How to complete this task:
Restate the entries below exactly, and keep all images out of the answer.

Records:
══════
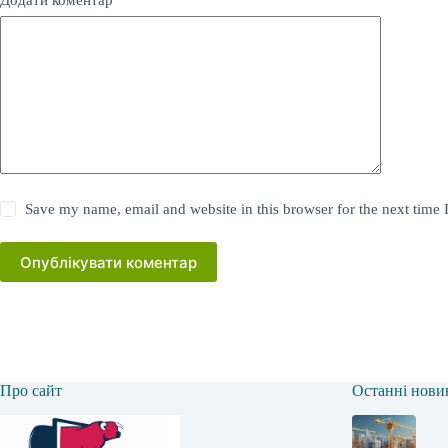
Save my name, email and website in this browser for the next time
Опублікувати коментар
Про сайт
Останні нови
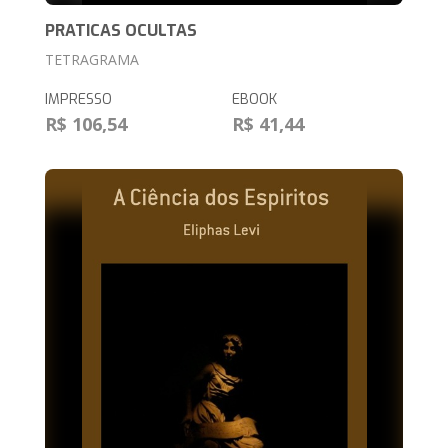
PRATICAS OCULTAS
TETRAGRAMA
IMPRESSO
EBOOK
R$ 106,54
R$ 41,44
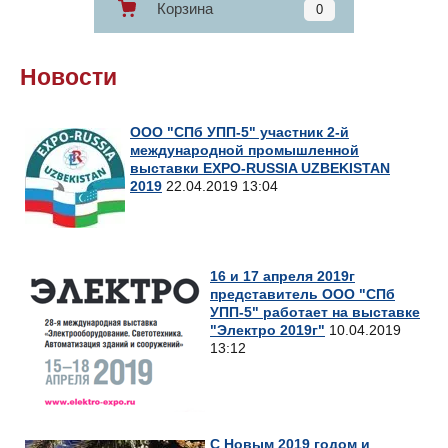
Корзина
0
Новости
ООО "СПб УПП-5" участник 2-й
международной промышленной
выставки EXPO-RUSSIA UZBEKISTAN
2019
22.04.2019 13:04
16 и 17 апреля 2019г
представитель ООО "СПб
УПП-5" работает на выставке
"Электро 2019г"
10.04.2019
13:12
С Новым 2019 годом и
══════
Exercise solution:
Save my name, email and website in this browser for the next time
Опублікувати коментар
Про сайт
Останні нови
PRATICAS OCULTAS
TETRAGRAMA
IMPRESSO
EBOOK
R$ 106,54
R$ 41,44
Корзина
0
Новости
ООО "СПб УПП-5" участник 2-й
международной промышленной
выставки EXPO-RUSSIA UZBEKISTAN
2019
22.04.2019 13:04
16 и 17 апреля 2019г
представитель ООО "СПб
УПП-5" работает на выставке
"Электро 2019г"
10.04.2019
13:12
С Новым 2019 годом и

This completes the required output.